# L245DT turns over won't start



## Jessicaccrouse (Sep 15, 2019)

Hi all, 
Hoping to get some feedback/ troubleshooting ideas. Tractor was working fine, just changed the transmission/hydraulic oil, and when we went to start it again it ran rough for a few seconds and then died. It will crank and turn over but won't start. There's white smoke, but everything I've done so far hasn't solved the issue. Not sure what to try next.


----------



## dunn123167 (Nov 1, 2012)

Jessicaccrouse said:


> Hi all,
> Hoping to get some feedback/ troubleshooting ideas. Tractor was working fine, just changed the transmission/hydraulic oil, and when we went to start it again it ran rough for a few seconds and then died. It will crank and turn over but won't start. There's white smoke, but everything I've done so far hasn't solved the issue. Not sure what to try next.

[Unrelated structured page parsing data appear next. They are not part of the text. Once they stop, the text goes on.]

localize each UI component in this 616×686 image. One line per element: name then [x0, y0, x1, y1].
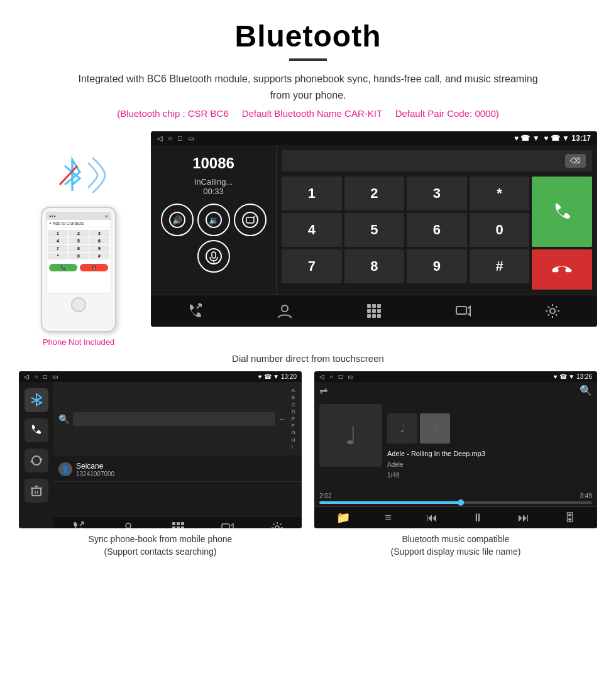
phone-key-6: 6 [89, 237, 109, 244]
key-star[interactable]: * [470, 177, 530, 210]
key-7[interactable]: 7 [282, 249, 342, 283]
music-folder-icon[interactable]: 📁 [336, 511, 350, 525]
music-count: 1/48 [387, 472, 592, 479]
pb-left-nav [19, 382, 53, 528]
svg-rect-15 [367, 309, 371, 313]
pb-contact-info: Seicane 13241007000 [76, 462, 297, 477]
pb-nav-transfer[interactable] [221, 521, 234, 528]
music-status-right: ♥ ☎ ▼ 13:26 [554, 373, 592, 380]
music-progress-bar[interactable] [319, 501, 592, 504]
music-progress-area: 2:02 3:49 [314, 493, 597, 504]
call-red-btn[interactable] [532, 249, 592, 290]
nav-transfer-icon[interactable] [451, 302, 476, 320]
key-3[interactable]: 3 [407, 177, 467, 210]
music-prev-icon[interactable]: ⏮ [426, 511, 437, 525]
phone-key-2: 2 [69, 230, 89, 237]
pb-nav-settings[interactable] [271, 521, 283, 528]
music-title: Adele - Rolling In the Deep.mp3 [387, 450, 592, 457]
music-time-current: 2:02 [319, 493, 331, 499]
shuffle-icon[interactable]: ⇌ [319, 384, 327, 396]
music-search-icon[interactable]: 🔍 [580, 384, 592, 396]
spec-name: Default Bluetooth Name CAR-KIT [242, 108, 382, 119]
music-pause-icon[interactable]: ⏸ [472, 511, 483, 525]
volume-down-icon: 🔉 [205, 211, 223, 229]
pb-contact-phone: 13241007000 [76, 471, 297, 477]
music-artist: Adele [387, 461, 592, 468]
pb-nav-dialpad[interactable] [172, 521, 184, 528]
pb-status-bar: ◁ ○ □ ▭ ♥ ☎ ▼ 13:20 [19, 371, 302, 382]
call-green-btn[interactable] [532, 177, 592, 247]
phone-home-btn [71, 297, 86, 312]
transfer-btn[interactable] [234, 204, 267, 236]
nav-dialpad-icon[interactable] [361, 302, 387, 320]
music-card: ◁ ○ □ ▭ ♥ ☎ ▼ 13:26 ⇌ 🔍 ♩ [314, 371, 597, 560]
bottom-nav [151, 295, 597, 327]
music-eq-icon[interactable]: 🎛 [564, 511, 575, 525]
pb-main: 🔍 ← ABCDEFGHI 👤 Seicane 13 [53, 382, 302, 528]
key-2[interactable]: 2 [344, 177, 405, 210]
volume-up-btn[interactable]: 🔊 [161, 204, 194, 236]
svg-point-29 [126, 523, 131, 528]
status-left: ◁ ○ □ ▭ [157, 134, 194, 143]
svg-rect-20 [377, 314, 381, 318]
phone-key-4: 4 [48, 237, 68, 244]
pb-delete-icon[interactable] [25, 479, 48, 503]
pb-call-icon[interactable] [25, 418, 48, 442]
pb-status-left: ◁ ○ □ ▭ [24, 373, 58, 380]
music-next-icon[interactable]: ⏭ [518, 511, 529, 525]
music-screen: ◁ ○ □ ▭ ♥ ☎ ▼ 13:26 ⇌ 🔍 ♩ [314, 371, 597, 528]
bluetooth-wave-icon [47, 150, 110, 200]
nav-contacts-icon[interactable] [272, 302, 297, 320]
key-hash[interactable]: # [470, 249, 530, 283]
nav-settings-icon[interactable] [540, 302, 565, 320]
svg-rect-16 [372, 309, 376, 313]
svg-rect-19 [372, 314, 376, 318]
nav-calls-icon[interactable] [183, 302, 208, 320]
svg-rect-7 [246, 217, 254, 223]
pb-nav-contacts[interactable] [122, 521, 135, 528]
pb-sync-icon[interactable] [25, 449, 48, 472]
car-screen-large: ◁ ○ □ ▭ ♥ ☎ ▼ ♥ ☎ ▼ 13:17 10086 InCallin… [151, 131, 597, 327]
volume-up-icon: 🔊 [168, 211, 186, 229]
phonebook-caption: Sync phone-book from mobile phone (Suppo… [19, 528, 302, 560]
phone-key-star: * [48, 253, 68, 259]
pb-contact-name: Seicane [76, 462, 297, 471]
svg-rect-9 [212, 252, 216, 258]
phone-key-9: 9 [89, 245, 109, 252]
music-controls: 📁 ≡ ⏮ ⏸ ⏭ 🎛 [314, 506, 597, 528]
music-progress-fill [319, 501, 464, 504]
pb-bluetooth-icon[interactable] [25, 388, 48, 412]
pb-nav-calls[interactable] [72, 521, 85, 528]
music-thumbnails: ♩ ♪ [387, 413, 592, 444]
mic-btn[interactable] [197, 240, 230, 273]
pb-contact-avatar: 👤 [58, 462, 72, 476]
pb-alphabet: ABCDEFGHI [290, 386, 297, 452]
volume-down-btn[interactable]: 🔉 [197, 204, 230, 236]
pb-bottom-nav [53, 516, 302, 528]
phone-dialpad: 1 2 3 4 5 6 7 8 9 * 0 # [47, 229, 111, 261]
page-description: Integrated with BC6 Bluetooth module, su… [69, 71, 547, 103]
backspace-btn[interactable]: ⌫ [565, 154, 586, 168]
key-9[interactable]: 9 [407, 249, 467, 283]
key-6[interactable]: 6 [407, 213, 467, 247]
status-right: ♥ ☎ ▼ ♥ ☎ ▼ 13:17 [514, 134, 591, 143]
key-1[interactable]: 1 [282, 177, 342, 210]
pb-contact-item[interactable]: 👤 Seicane 13241007000 [53, 458, 302, 482]
svg-rect-24 [32, 488, 41, 496]
key-5[interactable]: 5 [344, 213, 405, 247]
music-list-icon[interactable]: ≡ [385, 511, 392, 525]
key-4[interactable]: 4 [282, 213, 342, 247]
phone-bottom [46, 297, 111, 312]
svg-rect-30 [172, 522, 175, 525]
album-art: ♩ [319, 404, 382, 467]
svg-rect-13 [372, 304, 376, 308]
key-0[interactable]: 0 [470, 213, 530, 247]
key-8[interactable]: 8 [344, 249, 405, 283]
dial-input-row: ⌫ [282, 150, 592, 172]
dialer-area: 10086 InCalling... 00:33 🔊 🔉 [151, 145, 597, 295]
phone-key-5: 5 [69, 237, 89, 244]
music-progress-dot [458, 499, 464, 506]
pb-search-bar[interactable] [73, 412, 275, 426]
music-thumb-1: ♩ [387, 413, 417, 444]
phone-mockup: ●●● M + Add to Contacts 1 2 3 4 5 6 7 8 … [41, 207, 116, 332]
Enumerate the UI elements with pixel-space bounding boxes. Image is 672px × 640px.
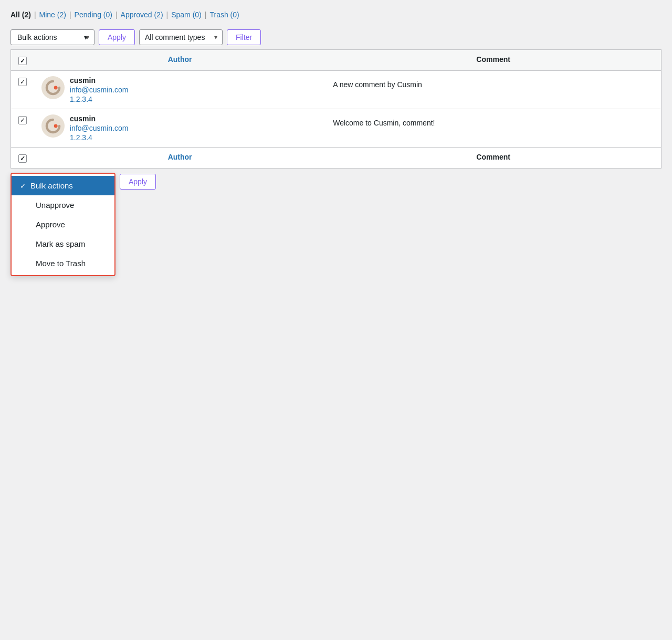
row2-comment-cell: Welcome to Cusmin, comment!	[326, 109, 661, 148]
filter-mine[interactable]: Mine (2)	[39, 11, 66, 19]
row1-author-cell: cusmin info@cusmin.com 1.2.3.4	[34, 71, 326, 109]
header-comment: Comment	[326, 50, 661, 71]
header-checkbox-cell	[11, 50, 35, 71]
filter-mine-label: Mine	[39, 11, 55, 19]
filter-spam-label: Spam	[171, 11, 191, 19]
sep-4: |	[166, 11, 169, 19]
footer-author-header: Author	[34, 148, 326, 169]
comments-table: Author Comment	[10, 49, 662, 169]
row2-author-name: cusmin	[70, 114, 128, 123]
apply-button-bottom[interactable]: Apply	[120, 174, 156, 190]
top-toolbar: Bulk actions ▾ Apply All comment types F…	[10, 25, 662, 49]
row2-author-ip[interactable]: 1.2.3.4	[70, 133, 128, 142]
row1-avatar	[41, 76, 65, 99]
row2-checkbox-cell	[11, 109, 35, 148]
filter-all[interactable]: All (2)	[10, 11, 31, 19]
filter-mine-count: (2)	[57, 11, 66, 19]
footer-checkbox-cell	[11, 148, 35, 169]
row1-comment-cell: A new comment by Cusmin	[326, 71, 661, 109]
bulk-actions-select-top[interactable]: Bulk actions ▾	[10, 29, 94, 45]
filter-spam-count: (0)	[193, 11, 202, 19]
table-row: cusmin info@cusmin.com 1.2.3.4 Welcome t…	[11, 109, 662, 148]
dropdown-item-mark-spam[interactable]: Mark as spam	[12, 234, 114, 254]
dropdown-item-label-4: Move to Trash	[36, 259, 86, 268]
svg-point-1	[54, 86, 58, 90]
row2-author-cell: cusmin info@cusmin.com 1.2.3.4	[34, 109, 326, 148]
dropdown-item-move-trash[interactable]: Move to Trash	[12, 254, 114, 273]
filter-approved-label: Approved	[121, 11, 152, 19]
check-icon: ✓	[20, 182, 26, 190]
comment-types-wrapper[interactable]: All comment types	[139, 29, 223, 45]
dropdown-item-label-2: Approve	[36, 220, 65, 229]
chevron-down-icon: ▾	[84, 33, 88, 41]
dropdown-item-approve[interactable]: Approve	[12, 215, 114, 234]
dropdown-item-label-1: Unapprove	[36, 201, 74, 209]
row2-author-info: cusmin info@cusmin.com 1.2.3.4	[70, 114, 128, 142]
apply-button-top[interactable]: Apply	[99, 29, 135, 45]
row1-comment-text: A new comment by Cusmin	[333, 76, 654, 89]
filter-approved[interactable]: Approved (2)	[121, 11, 163, 19]
filter-button-top[interactable]: Filter	[227, 29, 261, 45]
dropdown-item-label-3: Mark as spam	[36, 239, 85, 248]
row1-checkbox[interactable]	[18, 78, 27, 86]
footer-select-all-checkbox[interactable]	[18, 154, 27, 163]
bulk-actions-dropdown-top[interactable]: Bulk actions ▾	[10, 29, 94, 45]
dropdown-item-unapprove[interactable]: Unapprove	[12, 195, 114, 215]
filter-all-label: All	[10, 11, 20, 19]
sep-5: |	[205, 11, 207, 19]
row1-author-ip[interactable]: 1.2.3.4	[70, 95, 128, 103]
select-all-checkbox[interactable]	[18, 57, 27, 65]
bulk-actions-dropdown-bottom[interactable]: ✓ Bulk actions Unapprove Approve Mark as…	[10, 173, 116, 276]
filter-spam[interactable]: Spam (0)	[171, 11, 202, 19]
filter-trash[interactable]: Trash (0)	[209, 11, 239, 19]
dropdown-item-bulk-actions[interactable]: ✓ Bulk actions	[12, 176, 114, 195]
row2-comment-text: Welcome to Cusmin, comment!	[333, 114, 654, 127]
filter-pending-label: Pending	[75, 11, 101, 19]
footer-comment-header: Comment	[326, 148, 661, 169]
filter-pending[interactable]: Pending (0)	[75, 11, 112, 19]
comment-types-select[interactable]: All comment types	[139, 29, 223, 45]
filter-trash-count: (0)	[230, 11, 239, 19]
filter-all-count: (2)	[22, 11, 31, 19]
filter-links-bar: All (2) | Mine (2) | Pending (0) | Appro…	[10, 11, 662, 19]
header-author: Author	[34, 50, 326, 71]
filter-approved-count: (2)	[154, 11, 163, 19]
table-row: cusmin info@cusmin.com 1.2.3.4 A new com…	[11, 71, 662, 109]
table-header-row: Author Comment	[11, 50, 662, 71]
table-footer-row: Author Comment	[11, 148, 662, 169]
filter-trash-label: Trash	[209, 11, 228, 19]
row2-author-email[interactable]: info@cusmin.com	[70, 124, 128, 132]
row1-author-info: cusmin info@cusmin.com 1.2.3.4	[70, 76, 128, 103]
bottom-toolbar: ✓ Bulk actions Unapprove Approve Mark as…	[10, 169, 662, 280]
bulk-actions-label-top: Bulk actions	[17, 33, 57, 41]
sep-3: |	[116, 11, 118, 19]
sep-2: |	[69, 11, 71, 19]
row2-checkbox[interactable]	[18, 116, 27, 124]
dropdown-item-label-0: Bulk actions	[30, 181, 73, 190]
bulk-actions-menu: ✓ Bulk actions Unapprove Approve Mark as…	[10, 173, 116, 276]
row1-author-name: cusmin	[70, 76, 128, 85]
sep-1: |	[34, 11, 36, 19]
row1-author-email[interactable]: info@cusmin.com	[70, 86, 128, 94]
svg-point-3	[54, 124, 58, 128]
row2-avatar	[41, 114, 65, 138]
row1-checkbox-cell	[11, 71, 35, 109]
filter-pending-count: (0)	[103, 11, 112, 19]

Did you figure it out? I have a similar issue. Ran fine in the spring when I parked it. Now it turns over but won't start. Help


----------



## Pete Pinkerton (Dec 16, 2019)

Jessicaccrouse said:


> Hi all,
> Hoping to get some feedback/ troubleshooting ideas. Tractor was working fine, just changed the transmission/hydraulic oil, and when we went to start it again it ran rough for a few seconds and then died. It will crank and turn over but won't start. There's white smoke, but everything I've done so far hasn't solved the issue. Not sure what to try next.


Have you tried cracking the nuts loose on top of the injectors to bleed air out of the system. And not to be a moron but make sure no one shut the valve off on the bottom of your fuel tank
Hope this helps


----------